これはどちらもあるなー…。仕事やトピックスが決まっていれば、それを軸に話せる。雑談もまぁ、ほにゃほにゃっと話すことはできるけど、「共通の話題」があることが条件かもしれない。まったくの初対面で、興味のある話題が見つけられないと結構しんどい。無難な会話が苦手。

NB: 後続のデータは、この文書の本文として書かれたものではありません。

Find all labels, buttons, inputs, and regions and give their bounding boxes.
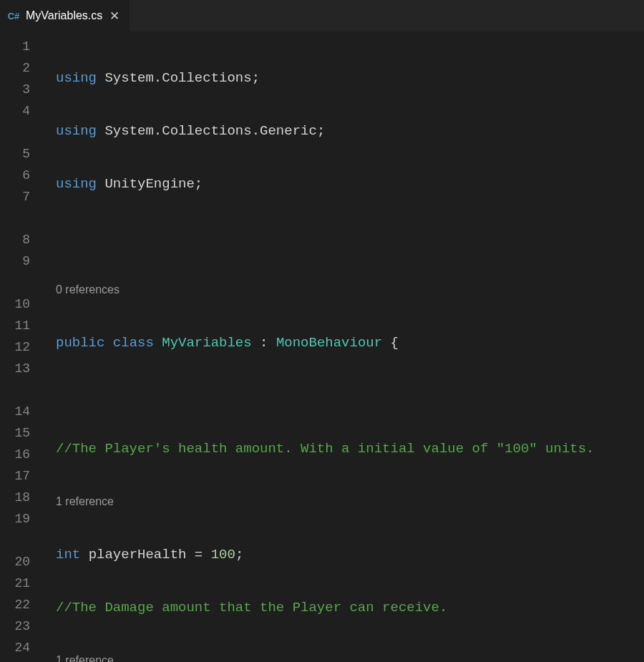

職場であんまり趣味が合わない同僚と会話が弾むかと言えばそうでもないので、ランチ会とか苦手なのよね…。

【手法】話す/聞く

話す場合は、ある程度の関係がある中で自分の意見をちゃんと話すとか、聞いてもらえる場がセットできていれば問題ない。

喧々諤々の議論の中に割り込むことは苦手だ。

というのも、私は聞くことをまず優先している所がある。相手の話を聞き、理解することに重きを置いている。それを噛み砕いた上で、自分の意見を述べたいタイプ。一方的に自分の意見をまくしたてることが得意ではない。

【対応】空気を読むとか、ノリに合わせられるかetc

これに関してはどうだろう。自分のペースを保つ傾向にあるように思う。場の空気やノリが不得意な場合、合わせていくより遠ざかることが多い。そこに適応しなければと使命感を抱かなくなったので、それはそれで対応策が身についているのかもしれない…。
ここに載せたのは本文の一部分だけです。